── AVAILABLE DATA ──
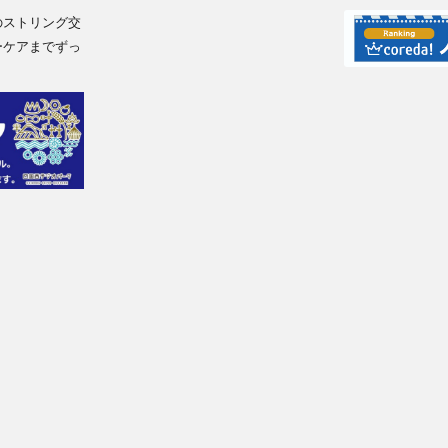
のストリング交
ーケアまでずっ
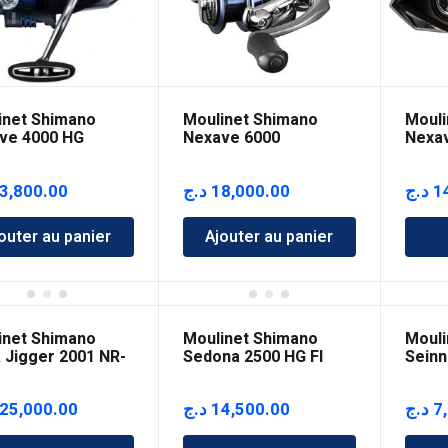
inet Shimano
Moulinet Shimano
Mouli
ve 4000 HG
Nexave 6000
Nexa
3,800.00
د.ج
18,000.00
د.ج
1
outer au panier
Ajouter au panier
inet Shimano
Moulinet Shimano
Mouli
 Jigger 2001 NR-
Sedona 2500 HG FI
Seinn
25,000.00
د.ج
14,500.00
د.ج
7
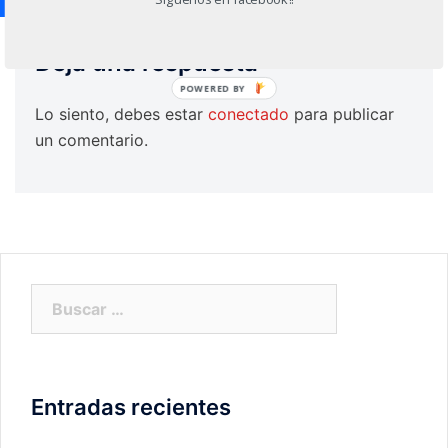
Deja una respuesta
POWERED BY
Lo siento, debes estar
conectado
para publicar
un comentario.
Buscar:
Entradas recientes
───
── AVAILABLE DATA ──
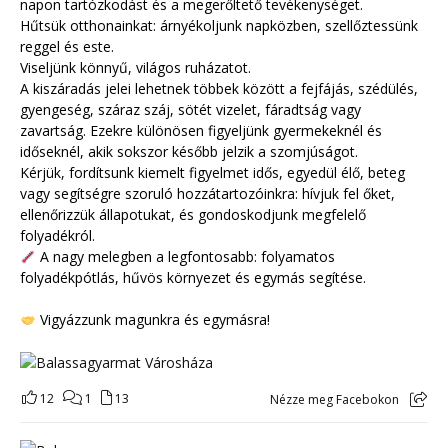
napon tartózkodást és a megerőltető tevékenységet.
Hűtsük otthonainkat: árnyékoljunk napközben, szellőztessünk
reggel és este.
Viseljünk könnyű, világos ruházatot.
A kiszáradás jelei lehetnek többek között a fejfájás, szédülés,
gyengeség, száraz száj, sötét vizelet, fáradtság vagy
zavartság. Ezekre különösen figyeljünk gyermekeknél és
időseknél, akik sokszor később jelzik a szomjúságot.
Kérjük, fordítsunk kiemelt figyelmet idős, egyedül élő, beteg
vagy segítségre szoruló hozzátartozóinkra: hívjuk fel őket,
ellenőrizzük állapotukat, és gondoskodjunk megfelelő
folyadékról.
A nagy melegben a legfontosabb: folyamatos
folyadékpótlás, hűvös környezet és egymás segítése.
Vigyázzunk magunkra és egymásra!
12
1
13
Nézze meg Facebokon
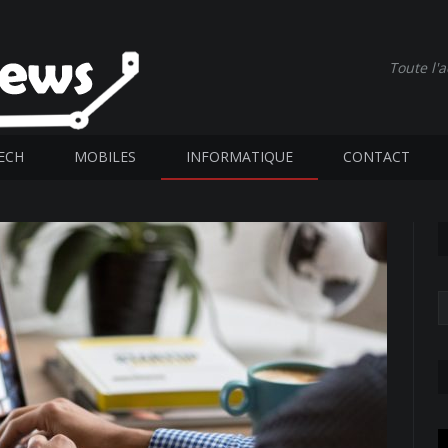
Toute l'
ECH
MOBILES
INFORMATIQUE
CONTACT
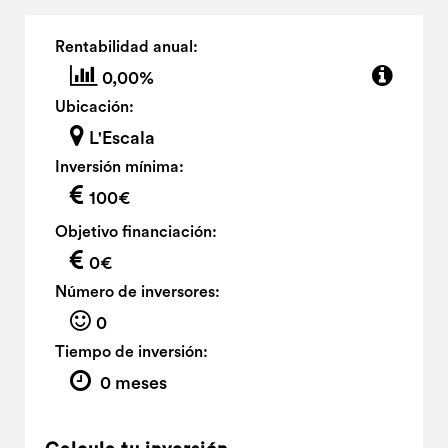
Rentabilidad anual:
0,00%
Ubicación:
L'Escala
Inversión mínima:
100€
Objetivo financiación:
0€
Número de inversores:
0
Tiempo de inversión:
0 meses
───
Using the records above, return verbatim only the part that opens with the line containing "Nexave 6000" and closes with the line containing "Entradas recientes"; pictures stay out.

WRITTEN RESPONSE:
Nexave 6000
Nexa
3,800.00
د.ج
18,000.00
د.ج
1
outer au panier
Ajouter au panier
inet Shimano
Moulinet Shimano
Mouli
 Jigger 2001 NR-
Sedona 2500 HG FI
Seinn
25,000.00
د.ج
14,500.00
د.ج
7
Deja una respuesta
POWERED BY
Lo siento, debes estar
conectado
para publicar
un comentario.
Buscar:
Entradas recientes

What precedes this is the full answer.